Décadas se passaram e o sonho esboroou. Políticos que haviam sido afastados retornaram ao palco, novos partidos políticos foram criados e sucessivas eleições foram o combustível formal do barco que insiste em naufragar. Nosso porão tem a água de injustiças acumuladas, o veneno da criminalidade crescente e a lama da demagogia. A esquerda promete drenar o fétido porão enquanto faz mais e mais furos no casco.
Qual a ligação entre um bom homem, como o Cardeal Arns, e o desastre da pregação socialista e comunista no Brasil? No afã de recuperar a classe operária, apoiou as comunidades eclesiais de base e inocentemente deu ênfase ao entorno político, notoriamente socialista, permeado por comunistas. A coisa passou do fio e o dai a César o que é de César caiu no Brasil. Oportunistas de todos os quadrantes tiraram proveito.
Estou a ler a autobiografia do Cardeal Arns, com passagens tocantes, sobretudo sua descoberta vocacional nos anos que precederam o seminário. Seu pai, líder comunitário, era homem econômico com as palavras. Relutou em permitir ao filho o ingresso na vida religiosa. Dois de seus filhos já estavam encaminhados na vida sacerdotal, mas acabou acedendo: “Filho, você pode ir. Estude e se esforce. Mas nunca me dê o desgosto de não se considerar ou comportar como filho de colono. Papai é colono, e você, mesmo depois de estudar muito, sempre será filho de colono e de seu povo”.
Em que medida a bela exortação paterna pela autenticidade, conclamando a humildade e o respeito pelas raízes contribuiu para a ênfase social a meu ver exagerada na atuação do Cardeal?
O título do livro, “Da Esperança à Utopia”, não me parece nada católico. Se utopia é uma fantasia, algo que não existe em lugar algum, associá-la à palavra esperança constitui-se numa infeliz escolha. Emblemática foi a escolha do autor do texto da orelha do livro, Leonardo Boff, segundo o qual Dom Paulo abordava “questões espinhosas e a centralidade do Evangelho como fonte inspiradora de esperança e utopia”.

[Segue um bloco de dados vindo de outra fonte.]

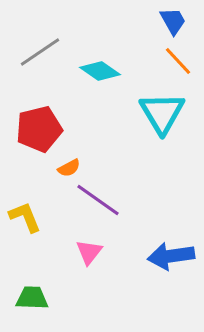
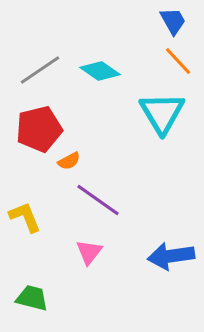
gray line: moved 18 px down
orange semicircle: moved 7 px up
green trapezoid: rotated 12 degrees clockwise
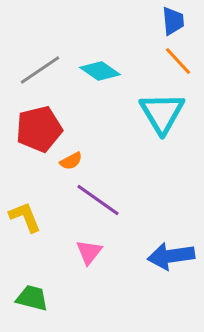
blue trapezoid: rotated 24 degrees clockwise
orange semicircle: moved 2 px right
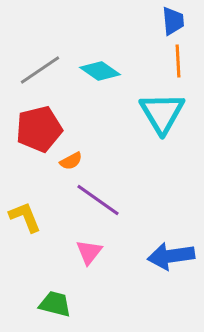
orange line: rotated 40 degrees clockwise
green trapezoid: moved 23 px right, 6 px down
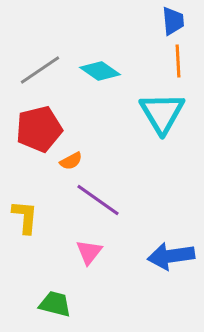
yellow L-shape: rotated 27 degrees clockwise
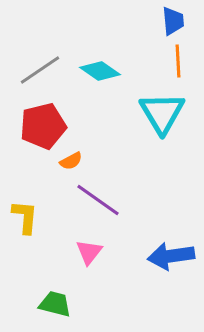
red pentagon: moved 4 px right, 3 px up
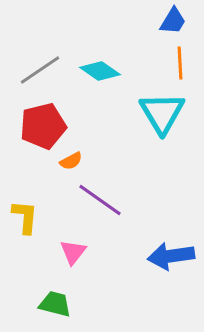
blue trapezoid: rotated 36 degrees clockwise
orange line: moved 2 px right, 2 px down
purple line: moved 2 px right
pink triangle: moved 16 px left
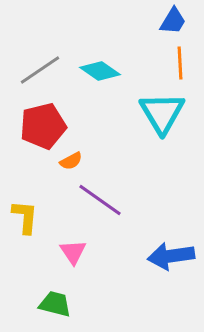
pink triangle: rotated 12 degrees counterclockwise
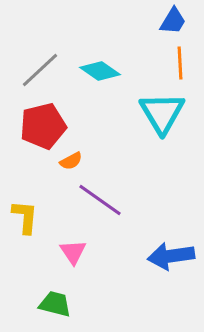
gray line: rotated 9 degrees counterclockwise
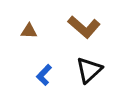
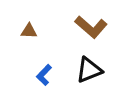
brown L-shape: moved 7 px right
black triangle: rotated 20 degrees clockwise
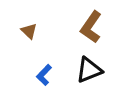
brown L-shape: rotated 84 degrees clockwise
brown triangle: rotated 42 degrees clockwise
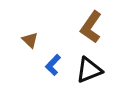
brown triangle: moved 1 px right, 9 px down
blue L-shape: moved 9 px right, 10 px up
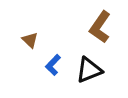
brown L-shape: moved 9 px right
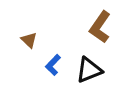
brown triangle: moved 1 px left
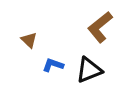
brown L-shape: rotated 16 degrees clockwise
blue L-shape: rotated 65 degrees clockwise
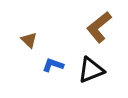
brown L-shape: moved 1 px left
black triangle: moved 2 px right
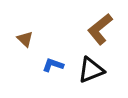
brown L-shape: moved 1 px right, 2 px down
brown triangle: moved 4 px left, 1 px up
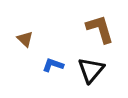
brown L-shape: rotated 112 degrees clockwise
black triangle: rotated 28 degrees counterclockwise
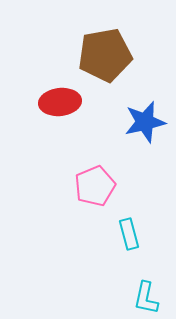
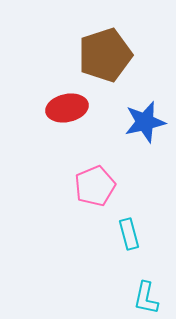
brown pentagon: rotated 8 degrees counterclockwise
red ellipse: moved 7 px right, 6 px down; rotated 6 degrees counterclockwise
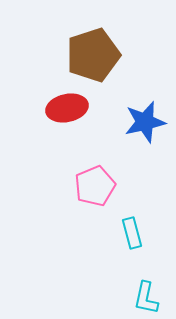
brown pentagon: moved 12 px left
cyan rectangle: moved 3 px right, 1 px up
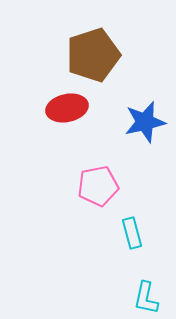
pink pentagon: moved 3 px right; rotated 12 degrees clockwise
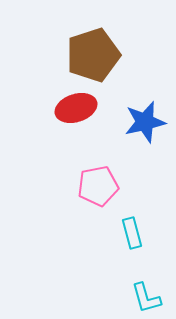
red ellipse: moved 9 px right; rotated 6 degrees counterclockwise
cyan L-shape: rotated 28 degrees counterclockwise
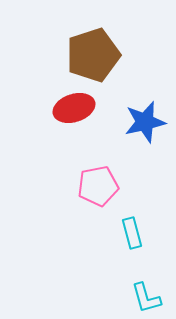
red ellipse: moved 2 px left
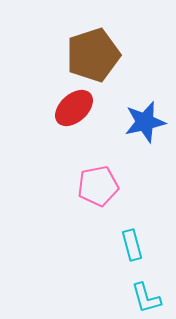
red ellipse: rotated 24 degrees counterclockwise
cyan rectangle: moved 12 px down
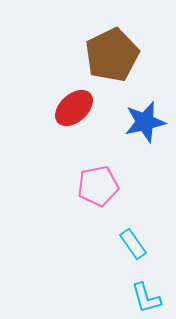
brown pentagon: moved 19 px right; rotated 8 degrees counterclockwise
cyan rectangle: moved 1 px right, 1 px up; rotated 20 degrees counterclockwise
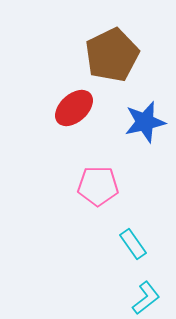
pink pentagon: rotated 12 degrees clockwise
cyan L-shape: rotated 112 degrees counterclockwise
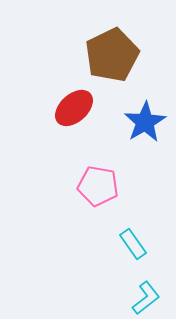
blue star: rotated 18 degrees counterclockwise
pink pentagon: rotated 9 degrees clockwise
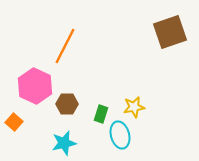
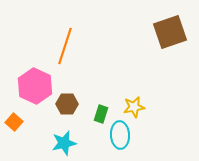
orange line: rotated 9 degrees counterclockwise
cyan ellipse: rotated 12 degrees clockwise
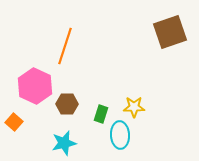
yellow star: rotated 10 degrees clockwise
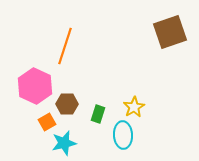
yellow star: rotated 30 degrees counterclockwise
green rectangle: moved 3 px left
orange square: moved 33 px right; rotated 18 degrees clockwise
cyan ellipse: moved 3 px right
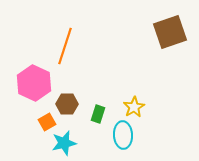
pink hexagon: moved 1 px left, 3 px up
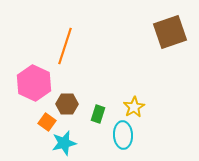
orange square: rotated 24 degrees counterclockwise
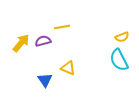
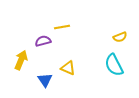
yellow semicircle: moved 2 px left
yellow arrow: moved 17 px down; rotated 18 degrees counterclockwise
cyan semicircle: moved 5 px left, 5 px down
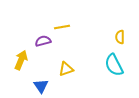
yellow semicircle: rotated 112 degrees clockwise
yellow triangle: moved 2 px left, 1 px down; rotated 42 degrees counterclockwise
blue triangle: moved 4 px left, 6 px down
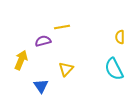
cyan semicircle: moved 4 px down
yellow triangle: rotated 28 degrees counterclockwise
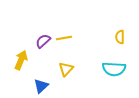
yellow line: moved 2 px right, 11 px down
purple semicircle: rotated 28 degrees counterclockwise
cyan semicircle: rotated 60 degrees counterclockwise
blue triangle: rotated 21 degrees clockwise
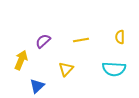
yellow line: moved 17 px right, 2 px down
blue triangle: moved 4 px left
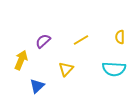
yellow line: rotated 21 degrees counterclockwise
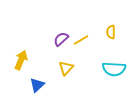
yellow semicircle: moved 9 px left, 5 px up
purple semicircle: moved 18 px right, 2 px up
yellow triangle: moved 1 px up
blue triangle: moved 1 px up
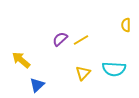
yellow semicircle: moved 15 px right, 7 px up
purple semicircle: moved 1 px left
yellow arrow: rotated 72 degrees counterclockwise
yellow triangle: moved 17 px right, 5 px down
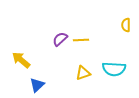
yellow line: rotated 28 degrees clockwise
yellow triangle: rotated 28 degrees clockwise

Quando faleceu, João Pedro Stédile, coordenador nacional do Movimento Sem Terra, afirmou, segundo El País (https://brasil.elpais.com/brasil/2016/12/13/politica/1481637238_864951.html), que sem ele os movimentos sociais careceriam de guia: “A maioria dos movimentos que hoje existe, MST, MAB [Movimento dos Atingidos por Barragens], Movimento dos Pequenos Agricultores, Comissão Pastoral da Terra, Cimi [Conselho Indigenista Missionário], nascemos orientados por vossa sabedoria, que pregava: em tempos de ditadura, deus só ajuda quem se organiza. Então fomos nos organizar. Queremos agradecer de coração por tudo que o senhor fez nesses 95 anos, sobretudo porque o senhor ajudou a acabar com a ditadura militar no Brasil”.
Não deploro o Cardeal Arns. Homem bom, pastor dedicado, talvez tenha apenas negligenciado as manobras das ovelhas negras, que sempre sonharam com outra ditadura enquanto faziam o sinal da Cruz.